- _INSTRUCTIONS TO FOLLOW_: Copy each entry below exactly. No images.

Saved entries:
= = = =

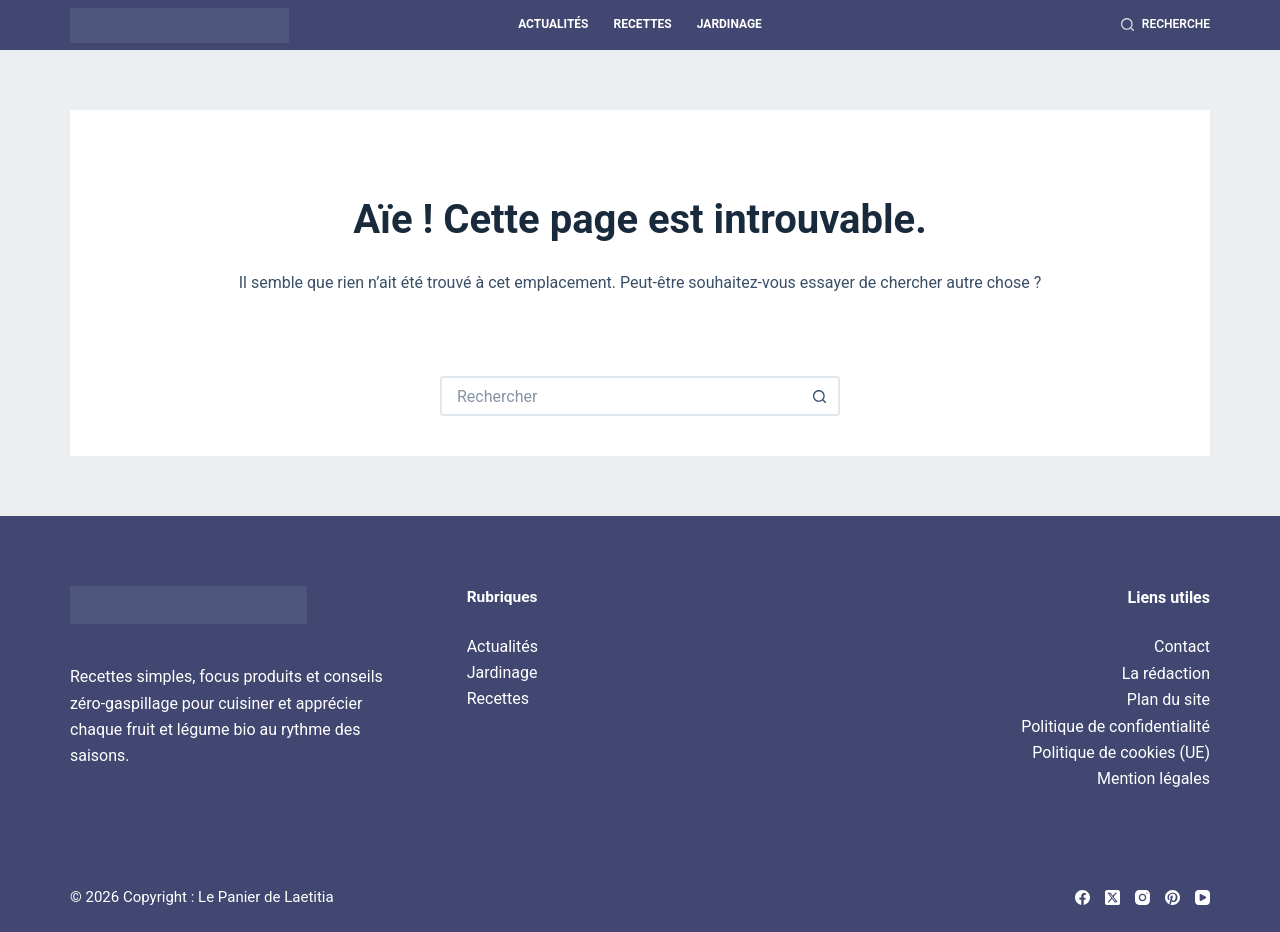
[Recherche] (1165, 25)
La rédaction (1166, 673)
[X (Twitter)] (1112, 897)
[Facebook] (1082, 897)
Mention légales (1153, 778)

= = = =

- _RESULT OF THIS EXERCISE_:
[Recherche] (1165, 25)
La rédaction (1166, 673)
[X (Twitter)] (1112, 897)
[Facebook] (1082, 897)
Mention légales (1153, 778)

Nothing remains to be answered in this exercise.